# Surprise! President Obama Wins Nobel Peace Prize WTF



## stash (Jan 20, 2007)

First slavery to white house now this. Will this $hit ever end.


----------



## buckseye (Dec 8, 2003)

He has brought peace to the Moon, bow down to the king :sniper:


----------



## hunter9494 (Jan 21, 2007)

consolation prize for not securing the Olympics in Chicargo... :lol:


----------



## jtillman (Oct 31, 2005)

My favorite snippet from the article that I read ".... and stress diplomacy and cooperation rather than unilateralism."

Apparently they haven't keyed in on his 'diplomacy and cooperation' in the health care debate (and others) very closley.....


----------



## Chuck Smith (Feb 22, 2005)

> My favorite snippet from the article that I read ".... and stress diplomacy and cooperation rather than unilateralism."


What the hell....this guy has only been in office not even 10 months. How can he show diplomacy, cooperation?? He has only been working the foreign affairs for about the past three months. This is is crazy. I am not saying this guy can't win a noble prize.....but what has he really done other than being the first black president? If they would have stated that is the reason why he won....that would be ok.....but diplomacy and cooperation....for what? What diplomacy and cooperation......having a sit down between a cop and a man who blew his top? Letting Iran keep pushing limits? Not doing anything in the Mideast inregaurds to Isreal? He has done nothing in terms of diplomacy and cooperation.


----------



## zogman (Mar 20, 2002)

From a person in the know.



> Looks like they bent the rules&#8230;.not a Norwegian thing to do. He'd only been in office for 2 weeks when the period of consideration closed. Like he'd done anything yet. Well, like he has done anything yet today.


----------



## Plainsman (Jul 30, 2003)

Your right zogman, he was in office 12 days before the close. The noble peace prise is a UN puppet.
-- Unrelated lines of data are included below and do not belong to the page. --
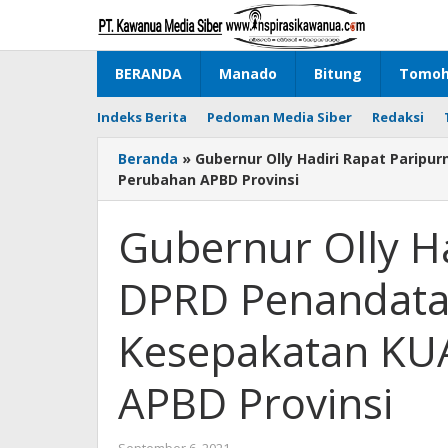
Lewati
ke
konten
BERANDA
Manado
Bitung
Tomo
Indeks Berita
Pedoman Media Siber
Redaksi
Beranda
»
Gubernur Olly Hadiri Rapat Pari
Perubahan APBD Provinsi
Gubernur Olly Ha
DPRD Penandata
Kesepakatan KU
APBD Provinsi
It's my guess that they gave it to Obama to encourage him to continue doing the same stupid things he is doing now. Jimmy the naive Carter won it once for crying out loud. When America has a true dunce they pounce right on it to encourage them.


----------



## swampbuck (Sep 19, 2007)

the funny thing is he hasnt improved anything about foreign relations. domestic discourse may change though. have you read anything about the cybersecurity act of 2009. this legislation would give the pres the power to shut down the internet if he deemed necassary. talk about dictatoral powers. thsi is obviously a power grab to silence dissent and undermine grassroots organization. you should all check it out real quick then e mail your representative, tell them to oppose it, and ask them if theyre on the side of freedom, or if they belive the people are property of the government.
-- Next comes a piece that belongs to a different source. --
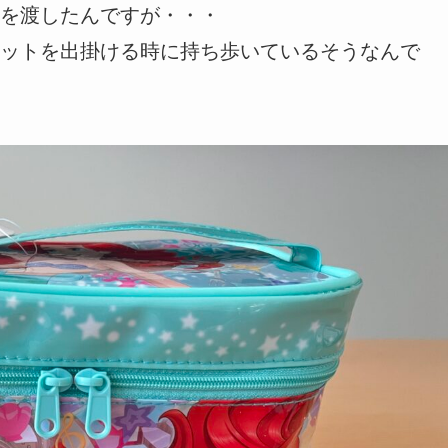
を渡したんですが・・・
ットを出掛ける時に持ち歩いているそうなんで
http://www.eff.org/deeplinks/2009/04/cybersecurity-act

this link has an article about the act with links to summaries and links to the fed page wich has the entire bill and their sugarcoated description


----------



## Nodak_Norsk (Aug 5, 2007)

That does not make me proud to be Norwegian


----------



## Bowstring (Nov 27, 2006)

Nodak_Norsk said:


> That does not make me proud to be Norwegian


I think it is administered by Sweden, be proud.


----------



## Bowstring (Nov 27, 2006)

Except the "Peace Prize" I see. Proud still to be Norwegian. :beer:


----------



## Nodak_Norsk (Aug 5, 2007)

Bowstring said:


> Except the "Peace Prize" I see. Proud still to be Norwegian. :beer:


I was just kidding. I'm proud to be an American despite who is running this country...so of course I'm still proud to be Norwegian, just not AS much today ; ) My kids are Asta and soon-to-be Anders, obviously I'm proud : )


----------



## Bowstring (Nov 27, 2006)

Nodak_Norsk said:


> Bowstring said:
> 
> 
> > Except the "Peace Prize" I see. Proud still to be Norwegian. :beer:
> ...


I figured you were kidding, only "progressive liberals" are not proud to be American.
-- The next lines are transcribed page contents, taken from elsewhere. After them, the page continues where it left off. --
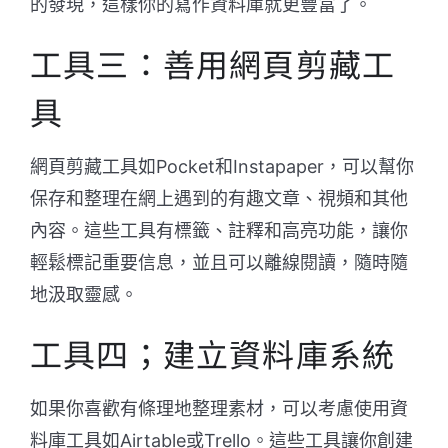
的發現，這樣你的寫作資料庫就更豐富了。
工具三：善用網頁剪藏工
具
網頁剪藏工具如Pocket和Instapaper，可以幫你
保存和整理在網上遇到的有趣文章、視頻和其他
內容。這些工具有標籤、註釋和高亮功能，讓你
輕鬆標記重要信息，並且可以離線閱讀，隨時隨
地汲取靈感。
工具四；建立資料庫系統
如果你喜歡有條理地整理素材，可以考慮使用資
料庫工具如Airtable或Trello。這些工具讓你創建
With Arafat, Gore and Carter on the list Obama fits in. The Cracker Jacks Prize has more value.


----------



## Bernie P. (Sep 25, 2008)

When I heard about this it put me to mind of the Mash episode in which Maj.Frank Burns applied for and received the Purple Heart for shell fragments he got in his eye.The fragments were from egg shells :beer: !!!


----------



## Longshot (Feb 9, 2004)

Sums it up.


----------



## Nodak_Norsk (Aug 5, 2007)

Bowstring said:


> With Arafat, Gore and Carter on the list Obama fits in. The Cracker Jacks Prize has more value.


Nice way of putting it :wink:


----------



## startown (Nov 14, 2005)

It was 26 degrees with an inch of snow on the ground and we were driving back from a football game on OCTOBER 9TH in a mini-blizzard... I kept thinking to myself that Al Gore is on to something--this earth is heating up like a pizza oven. He certainly deserved the nobel peace prize for his great discovery.

Obama has been impressive as well, especially when he killed that fly on national TV. That to me, has been the most impressive thing that he has done :roll:


----------



## Anas Strepera (Nov 10, 2004)

Bunch of crap if you ask me. If Obama was white do you think he would have even been considered? No sir.


----------



## Longshot (Feb 9, 2004)

President Obama was awarded the Heishmam Trophy today after watching football on TV.


----------